By JANESS ANN J. ELLAO
SAN MATEO, Rizal — Marivic Cristobal has been living in Barangay Sta. Ana, San Mateo, Rizal province for almost 20 years now. She is used to a home where floodwater would easily rise from the slightest rainfall. Cristobal learned how to keep important things and documents safe from the floodwater. But despite her precautions, Ondoy left her with nothing, not even her very own home.
Days after the dreadful disaster, Cristobal still finds it difficult to understand how the floodwater rose that fast. According to many reports that came out, most of the victims said the floodwater rose in less than one hour, giving them little or no time to save their things. The Cristobal family are now staying in a public elementary school within their barangay, dependent on relief goods.
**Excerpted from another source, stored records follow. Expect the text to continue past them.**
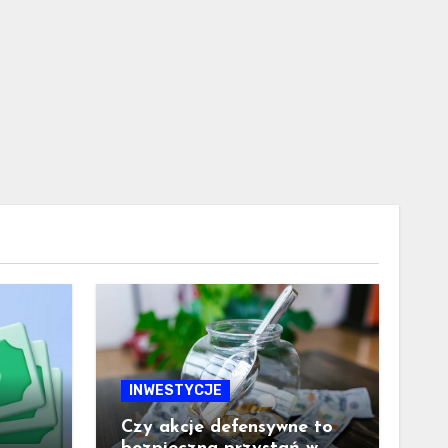
INWESTYCJE
Czy akcje defensywne to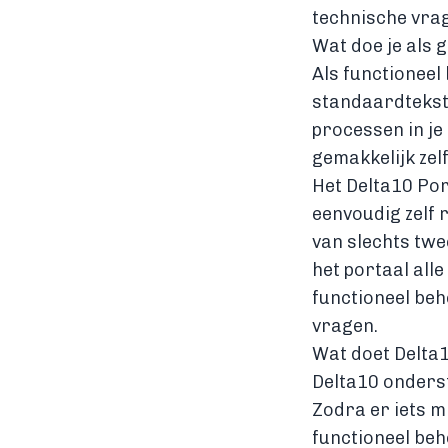
technische vrage
Wat doe je als 
Als functioneel 
standaardtekste
processen in je
gemakkelijk zel
Het Delta10 Por
eenvoudig zelf 
van slechts twe
het portaal all
functioneel beh
vragen.
Wat doet Delta
Delta10 onderst
Zodra er iets m
functioneel be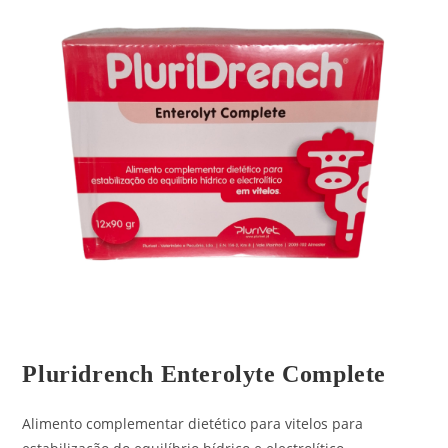
Pluridrench Enterolyte Complete
Alimento complementar dietético para vitelos para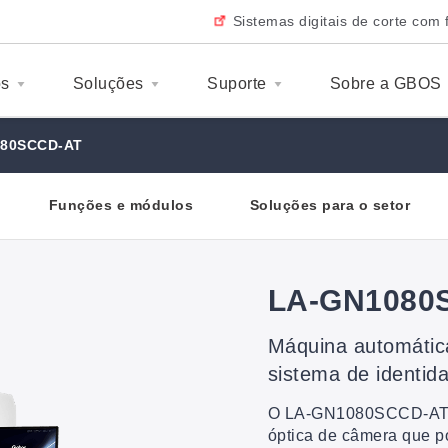
Sistemas digitais de corte com 
os
Soluções
Suporte
Sobre a GBOS
80SCCD-AT
Funções e módulos
Soluções para o setor
LA-GN1080
Máquina automática
sistema de identida
O LA-GN1080SCCD-AT ad
óptica de câmera que po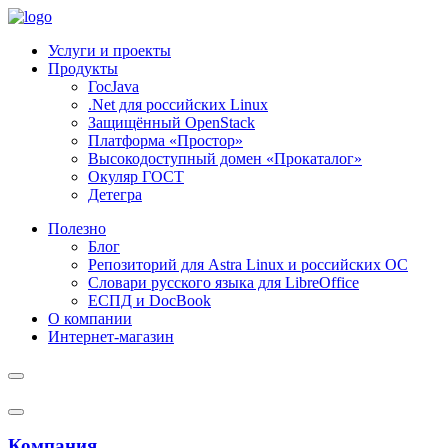
Услуги и проекты
Продукты
ГосJava
.Net для российских Linux
Защищённый OpenStack
Платформа «Простор»
Высокодоступный домен «Прокаталог»
Окуляр ГОСТ
Детегра
Полезно
Блог
Репозиторий для Astra Linux и российских ОС
Словари русского языка для LibreOffice
ЕСПД и DocBook
О компании
Интернет-магазин
Компания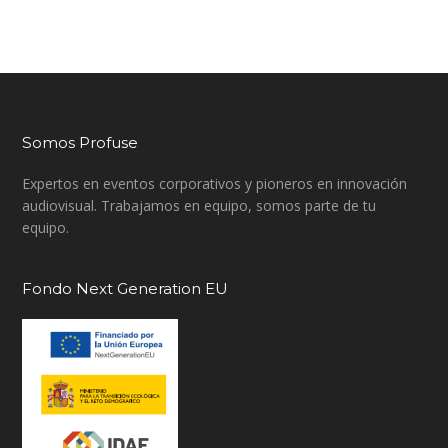
Somos Profuse
Expertos en eventos corporativos y pioneros en innovación
audiovisual. Trabajamos en equipo, somos parte de tu
equipo.
Fondo Next Generation EU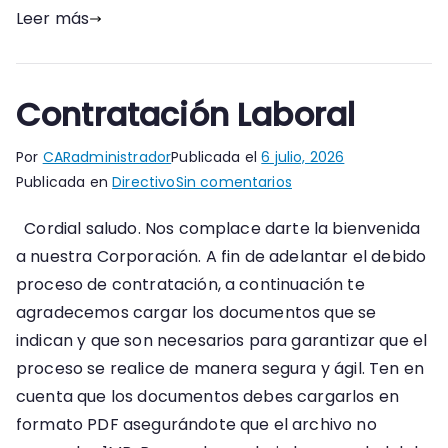
Leer más
Contratación Laboral
Por
CARadministrador
Publicada el
6 julio, 2026
en
Publicada en
Directivo
Sin comentarios
Contratación
Cordial saludo. Nos complace darte la bienvenida
Laboral
a nuestra Corporación. A fin de adelantar el debido
proceso de contratación, a continuación te
agradecemos cargar los documentos que se
indican y que son necesarios para garantizar que el
proceso se realice de manera segura y ágil. Ten en
cuenta que los documentos debes cargarlos en
formato PDF asegurándote que el archivo no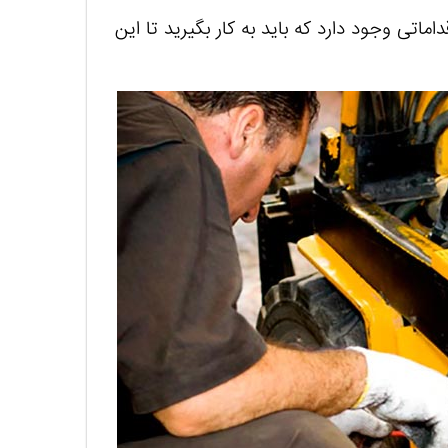
ماتی وجود دارد که باید به کار بگیرید تا این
“My lost relief would have been the P120 that my husband brought home that day. But I left it on the table. When the water rose, I wanted to look for it. But my daughter forced me to get out of the house and save our lives first,” Cristobal told Bulatlat.
Despite the speculations that dams near the province of Rizal released water into the rivers, Cristobal believes that the denuded mountains of Rizal caused the flood. “When I first arrived here, we still had bamboo plants. They diverted the floodwater away from our houses. But as the bamboos decreased, I noticed that the flood water increased.”
Denuded and Flattened
Meliton Juanico, an environmental planner and chairman of the Department of Geography at the University of the Philippines, agreed with Cristobal’s conclusion. He said that when Ondoy hit the Sierra Madre mountain ranges, there were no more trees that could hold all that rainwater. He called it “accelerated erosion.”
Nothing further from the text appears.